## Work to be completed
Copy, from the material below, each line that contains the word "camadas".

## Data records
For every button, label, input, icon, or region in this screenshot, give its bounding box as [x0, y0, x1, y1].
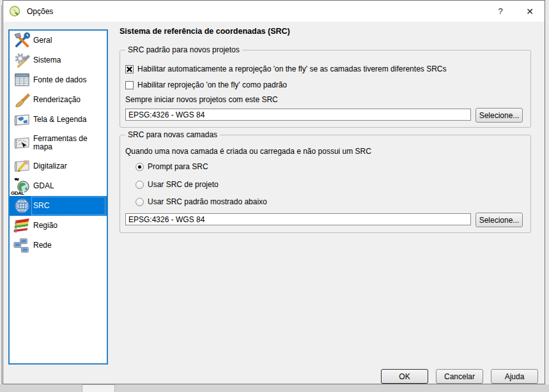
- sidebar-item-regiao[interactable]: Região: [10, 216, 107, 236]
- data-table-icon: [12, 72, 31, 89]
- sidebar-item-label: GDAL: [33, 182, 54, 190]
- radio-use-project-crs[interactable]: [135, 181, 144, 189]
- default-crs-input[interactable]: [125, 109, 471, 121]
- new-layer-description: Quando uma nova camada é criada ou carre…: [125, 147, 371, 156]
- radio-label: Usar SRC de projeto: [148, 180, 219, 189]
- sidebar-item-label: SRC: [33, 202, 49, 210]
- close-button[interactable]: ✕: [515, 1, 545, 22]
- sidebar-item-fonte-de-dados[interactable]: Fonte de dados: [10, 70, 107, 90]
- sidebar-item-label: Região: [33, 222, 58, 230]
- qgis-logo-icon: [9, 5, 21, 17]
- checkbox-row-otf-auto[interactable]: Habilitar automaticamente a reprojeção '…: [125, 64, 446, 73]
- sidebar-item-tela-legenda[interactable]: Tela & Legenda: [10, 110, 107, 130]
- titlebar[interactable]: Opções ? ✕: [3, 1, 545, 22]
- sidebar-item-sistema[interactable]: Sistema: [10, 50, 107, 70]
- gdal-icon-text: GDAL: [11, 191, 24, 196]
- cancel-button[interactable]: Cancelar: [436, 369, 483, 384]
- checkbox-row-otf-default[interactable]: Habilitar reprojeção 'on the fly' como p…: [125, 80, 287, 89]
- options-dialog: Opções ? ✕ Geral: [3, 0, 545, 384]
- group-default-crs-for-new-projects: SRC padrão para novos projetos Habilitar…: [120, 50, 531, 128]
- sidebar-item-label: Ferramentas de mapa: [33, 135, 104, 151]
- groupbox-title: SRC para novas camadas: [125, 130, 220, 139]
- checkbox-otf-auto[interactable]: [125, 65, 134, 73]
- radio-row-default-crs[interactable]: Usar SRC padrão mostrado abaixo: [135, 197, 267, 206]
- checkbox-label: Habilitar reprojeção 'on the fly' como p…: [137, 80, 287, 89]
- radio-label: Prompt para SRC: [148, 162, 208, 171]
- checkbox-otf-default[interactable]: [125, 81, 134, 89]
- background-window-edge: [1, 5, 2, 386]
- radio-label: Usar SRC padrão mostrado abaixo: [148, 197, 267, 206]
- start-projects-label: Sempre iniciar novos projetos com este S…: [125, 95, 278, 104]
- crs-globe-icon: [12, 197, 31, 215]
- group-crs-for-new-layers: SRC para novas camadas Quando uma nova c…: [120, 135, 531, 233]
- digitize-icon: [12, 158, 31, 176]
- paintbrush-icon: [12, 91, 31, 109]
- radio-row-project-crs[interactable]: Usar SRC de projeto: [135, 180, 219, 189]
- network-icon: [12, 237, 31, 255]
- sidebar-item-rede[interactable]: Rede: [10, 236, 107, 255]
- radio-use-default-crs[interactable]: [135, 198, 144, 206]
- new-layer-crs-input[interactable]: [125, 213, 471, 225]
- help-button[interactable]: Ajuda: [491, 369, 538, 384]
- tools-icon: [12, 32, 31, 50]
- window-title: Opções: [27, 7, 53, 16]
- sidebar-item-label: Sistema: [33, 56, 61, 64]
- sidebar-item-geral[interactable]: Geral: [10, 31, 107, 50]
- sidebar-item-label: Fonte de dados: [33, 76, 86, 84]
- map-canvas-icon: [12, 111, 31, 129]
- sidebar-item-label: Geral: [33, 36, 52, 45]
- checkbox-label: Habilitar automaticamente a reprojeção '…: [137, 64, 446, 73]
- sidebar-item-renderizacao[interactable]: Renderização: [10, 90, 107, 110]
- sidebar-item-ferramentas-de-mapa[interactable]: Ferramentas de mapa: [10, 130, 107, 156]
- sidebar-item-label: Rede: [33, 241, 52, 250]
- sidebar-item-label: Renderização: [33, 96, 81, 104]
- page-title: Sistema de referência de coordenadas (SR…: [120, 27, 290, 36]
- sidebar-item-label: Tela & Legenda: [33, 116, 86, 124]
- help-titlebar-button[interactable]: ?: [486, 1, 515, 22]
- ok-button[interactable]: OK: [381, 369, 428, 384]
- sidebar-item-src[interactable]: SRC: [10, 196, 107, 216]
- map-tools-icon: [12, 134, 31, 152]
- sidebar-item-gdal[interactable]: GDAL GDAL: [10, 176, 107, 196]
- groupbox-title: SRC padrão para novos projetos: [125, 45, 242, 54]
- select-crs-button-projects[interactable]: Selecione...: [476, 108, 523, 123]
- options-sidebar: Geral Sistema: [8, 29, 108, 365]
- locale-flags-icon: [12, 217, 31, 235]
- checkmark-x-icon: [126, 66, 133, 73]
- sidebar-item-digitalizar[interactable]: Digitalizar: [10, 156, 107, 176]
- radio-row-prompt[interactable]: Prompt para SRC: [135, 162, 208, 171]
- background-window-fragment: [82, 384, 115, 392]
- system-icon: [12, 52, 31, 70]
- sidebar-item-label: Digitalizar: [33, 162, 67, 170]
- radio-prompt-for-crs[interactable]: [135, 163, 144, 171]
- select-crs-button-layers[interactable]: Selecione...: [476, 213, 523, 227]
- gdal-globe-icon: GDAL: [12, 177, 31, 195]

## Finished exercise
- groupbox-title: SRC para novas camadas: [125, 130, 220, 139]
- group-crs-for-new-layers: SRC para novas camadas Quando uma nova c…: [120, 135, 531, 233]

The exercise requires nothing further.